### Raw data
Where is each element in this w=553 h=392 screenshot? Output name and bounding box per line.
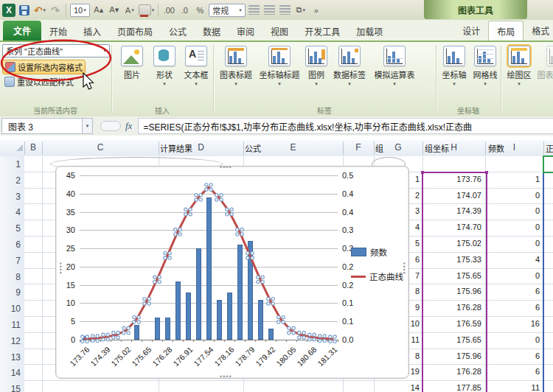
header-cell-e[interactable]: 公式 — [245, 142, 302, 154]
tab-视图[interactable]: 视图 — [262, 21, 296, 41]
模拟运算表-button[interactable]: 模拟运算表▾ — [370, 46, 419, 87]
cell-frequency[interactable]: 0 — [487, 335, 540, 344]
row-header-15[interactable]: 15 — [11, 384, 21, 392]
formula-input[interactable]: =SERIES(正态分布!$J$1,功率分布正态曲线.xlsx!坐标,功率分布正… — [138, 118, 553, 134]
row-header-5[interactable]: 5 — [15, 223, 21, 234]
cell-frequency[interactable]: 4 — [487, 255, 540, 264]
worksheet[interactable]: BCDEFGHI 123456789101112131415 计算结果公式组组坐… — [0, 136, 553, 392]
row-header-10[interactable]: 10 — [11, 304, 21, 314]
cell-frequency[interactable]: 6 — [487, 367, 540, 376]
tab-contextual-格式[interactable]: 格式 — [524, 21, 553, 41]
format-selection-button[interactable]: 设置所选内容格式 — [2, 60, 86, 74]
tab-contextual-设计[interactable]: 设计 — [454, 21, 488, 41]
tab-file[interactable]: 文件 — [3, 21, 41, 41]
undo-icon[interactable]: ↶▾ — [33, 4, 46, 17]
图表标题-button[interactable]: 图表标题▾ — [217, 46, 255, 87]
tab-审阅[interactable]: 审阅 — [229, 21, 262, 41]
网格线-button[interactable]: 网格线▾ — [470, 46, 500, 87]
cell-frequency[interactable]: 0 — [487, 239, 540, 248]
row-header-14[interactable]: 14 — [11, 368, 21, 378]
row-header-8[interactable]: 8 — [15, 272, 21, 282]
redo-icon[interactable]: ↷ — [49, 4, 62, 17]
row-header-12[interactable]: 12 — [11, 336, 21, 346]
decrease-decimal-icon[interactable]: .0 — [178, 4, 191, 17]
cell-frequency[interactable]: 6 — [487, 351, 540, 360]
cell-frequency[interactable]: 11 — [487, 383, 540, 392]
curve-marker — [164, 256, 167, 259]
绘图区-button[interactable]: 绘图区▾ — [503, 46, 535, 87]
图表背景墙-button[interactable]: 图表背景墙▾ — [537, 46, 553, 87]
font-icon[interactable]: A▾ — [123, 4, 136, 17]
文本框-button[interactable]: A文本框▾ — [180, 46, 212, 87]
legend-item-正态曲线[interactable]: 正态曲线 — [351, 270, 403, 282]
tab-加载项[interactable]: 加载项 — [348, 21, 391, 41]
chart-handle-left[interactable]: •••• — [57, 262, 64, 275]
embedded-chart[interactable]: 454035302520151050 0.50.40.40.30.30.20.2… — [55, 166, 409, 379]
坐标轴-button[interactable]: 坐标轴▾ — [439, 46, 469, 87]
坐标轴标题-button[interactable]: 坐标轴标题▾ — [257, 46, 302, 87]
形状-button[interactable]: 形状▾ — [149, 46, 180, 87]
insert-function-icon[interactable]: fx — [125, 120, 132, 132]
cell-frequency[interactable]: 1 — [487, 175, 540, 183]
select-all-corner[interactable] — [16, 144, 23, 151]
cell-frequency[interactable]: 0 — [487, 206, 540, 215]
chart-handle-right[interactable]: •••• — [400, 262, 408, 275]
name-box[interactable]: 图表 3 — [1, 118, 83, 134]
row-headers[interactable]: 123456789101112131415 — [0, 156, 25, 392]
increase-decimal-icon[interactable]: .00 — [162, 4, 175, 17]
图例-button[interactable]: 图例▾ — [304, 46, 329, 87]
cell-frequency[interactable]: 6 — [487, 303, 540, 312]
grow-font-icon[interactable]: A▴ — [92, 4, 105, 17]
cell-group-number[interactable]: 14 — [374, 383, 420, 392]
normal-curve-line[interactable] — [80, 175, 338, 340]
tab-开发工具[interactable]: 开发工具 — [296, 21, 348, 41]
row-header-11[interactable]: 11 — [12, 320, 21, 330]
cell-frequency[interactable]: 0 — [487, 223, 540, 231]
number-format-dropdown[interactable]: 常规▾ — [209, 4, 246, 17]
tab-页面布局[interactable]: 页面布局 — [109, 21, 161, 41]
header-cell-j[interactable]: 正态曲线 — [546, 142, 553, 154]
column-header-C[interactable]: C — [97, 142, 104, 153]
chart-handle-top[interactable]: •••• — [220, 164, 232, 171]
save-icon[interactable] — [18, 4, 31, 17]
merge-center-icon[interactable]: ⧉▾ — [294, 4, 307, 17]
tab-数据[interactable]: 数据 — [195, 21, 229, 41]
cell-frequency[interactable]: 16 — [487, 319, 540, 328]
row-header-1[interactable]: 1 — [15, 159, 21, 169]
tab-插入[interactable]: 插入 — [75, 21, 109, 41]
percent-style-icon[interactable]: % — [193, 4, 206, 17]
column-header-F[interactable]: F — [355, 142, 361, 153]
row-header-2[interactable]: 2 — [15, 175, 21, 186]
shrink-font-icon[interactable]: A▾ — [108, 4, 121, 17]
header-cell-h[interactable]: 组坐标 — [425, 142, 482, 154]
cell-frequency[interactable]: 6 — [487, 287, 540, 295]
font-size-box[interactable]: 10▾ — [70, 4, 90, 17]
chart-elements-dropdown[interactable]: 系列 "正态曲线"▾ — [2, 44, 110, 57]
cell-frequency[interactable]: 0 — [487, 191, 540, 200]
cell-frequency[interactable]: 0 — [487, 271, 540, 280]
fill-color-icon[interactable]: ▾ — [139, 4, 155, 17]
align-right-icon[interactable] — [279, 4, 292, 17]
row-header-7[interactable]: 7 — [15, 256, 21, 266]
数据标签-button[interactable]: 数据标签▾ — [330, 46, 369, 87]
row-header-9[interactable]: 9 — [15, 287, 21, 298]
tab-公式[interactable]: 公式 — [161, 21, 195, 41]
chart-legend[interactable]: 频数正态曲线 — [351, 246, 403, 295]
legend-item-频数[interactable]: 频数 — [351, 246, 403, 258]
align-left-icon[interactable] — [248, 4, 261, 17]
row-header-6[interactable]: 6 — [15, 239, 21, 250]
row-header-3[interactable]: 3 — [15, 192, 21, 202]
row-header-4[interactable]: 4 — [15, 207, 21, 217]
reset-to-match-style-button[interactable]: 重设以匹配样式 — [2, 75, 76, 88]
tab-contextual-布局[interactable]: 布局 — [488, 21, 524, 41]
row-header-13[interactable]: 13 — [11, 352, 21, 363]
header-cell-d[interactable]: 计算结果 — [160, 142, 218, 154]
图片-button[interactable]: 图片 — [116, 46, 147, 80]
chart-handle-bottom[interactable]: •••• — [220, 373, 232, 380]
tab-开始[interactable]: 开始 — [41, 21, 75, 41]
name-box-dropdown-icon[interactable]: ▾ — [83, 118, 93, 134]
header-cell-i[interactable]: 频数 — [488, 142, 546, 154]
align-center-icon[interactable] — [263, 4, 276, 17]
column-header-B[interactable]: B — [30, 142, 36, 153]
toolbar-overflow-icon[interactable]: » — [310, 4, 323, 17]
######
▸ **Work order**: Wherever an image appears, omit it, and retype everything else in the entries exactly.

▸ **Solution for this exercise**:
Where is each element in this w=553 h=392 screenshot? Output name and bounding box per line.
header-cell-e[interactable]: 公式 — [245, 142, 302, 154]
tab-视图[interactable]: 视图 — [262, 21, 296, 41]
模拟运算表-button[interactable]: 模拟运算表▾ — [370, 46, 419, 87]
cell-frequency[interactable]: 0 — [487, 335, 540, 344]
row-header-15[interactable]: 15 — [11, 384, 21, 392]
formula-input[interactable]: =SERIES(正态分布!$J$1,功率分布正态曲线.xlsx!坐标,功率分布正… — [138, 118, 553, 134]
row-header-5[interactable]: 5 — [15, 223, 21, 234]
cell-frequency[interactable]: 4 — [487, 255, 540, 264]
worksheet[interactable]: BCDEFGHI 123456789101112131415 计算结果公式组组坐… — [0, 136, 553, 392]
row-header-10[interactable]: 10 — [11, 304, 21, 314]
cell-frequency[interactable]: 6 — [487, 367, 540, 376]
tab-contextual-格式[interactable]: 格式 — [524, 21, 553, 41]
format-selection-button[interactable]: 设置所选内容格式 — [2, 60, 86, 74]
tab-contextual-设计[interactable]: 设计 — [454, 21, 488, 41]
tab-file[interactable]: 文件 — [3, 21, 41, 41]
undo-icon[interactable]: ↶▾ — [33, 4, 46, 17]
图表标题-button[interactable]: 图表标题▾ — [217, 46, 255, 87]
tab-审阅[interactable]: 审阅 — [229, 21, 262, 41]
网格线-button[interactable]: 网格线▾ — [470, 46, 500, 87]
cell-frequency[interactable]: 0 — [487, 239, 540, 248]
row-header-14[interactable]: 14 — [11, 368, 21, 378]
row-header-8[interactable]: 8 — [15, 272, 21, 282]
redo-icon[interactable]: ↷ — [49, 4, 62, 17]
row-header-12[interactable]: 12 — [11, 336, 21, 346]
decrease-decimal-icon[interactable]: .0 — [178, 4, 191, 17]
cell-frequency[interactable]: 6 — [487, 351, 540, 360]
cell-frequency[interactable]: 11 — [487, 383, 540, 392]
curve-marker — [164, 256, 167, 259]
绘图区-button[interactable]: 绘图区▾ — [503, 46, 535, 87]
图表背景墙-button[interactable]: 图表背景墙▾ — [537, 46, 553, 87]
font-icon[interactable]: A▾ — [123, 4, 136, 17]
文本框-button[interactable]: A文本框▾ — [180, 46, 212, 87]
legend-item-正态曲线[interactable]: 正态曲线 — [351, 270, 403, 282]
tab-加载项[interactable]: 加载项 — [348, 21, 391, 41]
chart-handle-left[interactable]: •••• — [57, 262, 64, 275]
embedded-chart[interactable]: 454035302520151050 0.50.40.40.30.30.20.2… — [55, 166, 409, 379]
坐标轴-button[interactable]: 坐标轴▾ — [439, 46, 469, 87]
坐标轴标题-button[interactable]: 坐标轴标题▾ — [257, 46, 302, 87]
形状-button[interactable]: 形状▾ — [149, 46, 180, 87]
insert-function-icon[interactable]: fx — [125, 120, 132, 132]
cell-frequency[interactable]: 1 — [487, 175, 540, 183]
select-all-corner[interactable] — [16, 144, 23, 151]
cell-frequency[interactable]: 0 — [487, 206, 540, 215]
chart-handle-right[interactable]: •••• — [400, 262, 408, 275]
name-box[interactable]: 图表 3 — [1, 118, 83, 134]
row-headers[interactable]: 123456789101112131415 — [0, 156, 25, 392]
increase-decimal-icon[interactable]: .00 — [162, 4, 175, 17]
图例-button[interactable]: 图例▾ — [304, 46, 329, 87]
cell-frequency[interactable]: 6 — [487, 303, 540, 312]
grow-font-icon[interactable]: A▴ — [92, 4, 105, 17]
cell-group-number[interactable]: 14 — [374, 383, 420, 392]
normal-curve-line[interactable] — [80, 175, 338, 340]
tab-开发工具[interactable]: 开发工具 — [296, 21, 348, 41]
row-header-11[interactable]: 11 — [12, 320, 21, 330]
cell-frequency[interactable]: 0 — [487, 223, 540, 231]
number-format-dropdown[interactable]: 常规▾ — [209, 4, 246, 17]
tab-页面布局[interactable]: 页面布局 — [109, 21, 161, 41]
header-cell-j[interactable]: 正态曲线 — [546, 142, 553, 154]
column-header-C[interactable]: C — [97, 142, 104, 153]
chart-handle-top[interactable]: •••• — [220, 164, 232, 171]
save-icon[interactable] — [18, 4, 31, 17]
merge-center-icon[interactable]: ⧉▾ — [294, 4, 307, 17]
tab-数据[interactable]: 数据 — [195, 21, 229, 41]
cell-frequency[interactable]: 16 — [487, 319, 540, 328]
row-header-1[interactable]: 1 — [15, 159, 21, 169]
tab-插入[interactable]: 插入 — [75, 21, 109, 41]
percent-style-icon[interactable]: % — [193, 4, 206, 17]
column-header-F[interactable]: F — [355, 142, 361, 153]
row-header-2[interactable]: 2 — [15, 175, 21, 186]
shrink-font-icon[interactable]: A▾ — [108, 4, 121, 17]
header-cell-h[interactable]: 组坐标 — [425, 142, 482, 154]
cell-frequency[interactable]: 6 — [487, 287, 540, 295]
font-size-box[interactable]: 10▾ — [70, 4, 90, 17]
chart-elements-dropdown[interactable]: 系列 "正态曲线"▾ — [2, 44, 110, 57]
cell-frequency[interactable]: 0 — [487, 191, 540, 200]
cell-frequency[interactable]: 0 — [487, 271, 540, 280]
fill-color-icon[interactable]: ▾ — [139, 4, 155, 17]
align-right-icon[interactable] — [279, 4, 292, 17]
row-header-7[interactable]: 7 — [15, 256, 21, 266]
数据标签-button[interactable]: 数据标签▾ — [330, 46, 369, 87]
row-header-9[interactable]: 9 — [15, 287, 21, 298]
tab-公式[interactable]: 公式 — [161, 21, 195, 41]
chart-legend[interactable]: 频数正态曲线 — [351, 246, 403, 295]
legend-item-频数[interactable]: 频数 — [351, 246, 403, 258]
align-left-icon[interactable] — [248, 4, 261, 17]
row-header-6[interactable]: 6 — [15, 239, 21, 250]
row-header-3[interactable]: 3 — [15, 192, 21, 202]
row-header-4[interactable]: 4 — [15, 207, 21, 217]
reset-to-match-style-button[interactable]: 重设以匹配样式 — [2, 75, 76, 88]
tab-contextual-布局[interactable]: 布局 — [488, 21, 524, 41]
row-header-13[interactable]: 13 — [11, 352, 21, 363]
header-cell-d[interactable]: 计算结果 — [160, 142, 218, 154]
图片-button[interactable]: 图片 — [116, 46, 147, 80]
chart-handle-bottom[interactable]: •••• — [220, 373, 232, 380]
tab-开始[interactable]: 开始 — [41, 21, 75, 41]
name-box-dropdown-icon[interactable]: ▾ — [83, 118, 93, 134]
header-cell-i[interactable]: 频数 — [488, 142, 546, 154]
align-center-icon[interactable] — [263, 4, 276, 17]
column-header-B[interactable]: B — [30, 142, 36, 153]
toolbar-overflow-icon[interactable]: » — [310, 4, 323, 17]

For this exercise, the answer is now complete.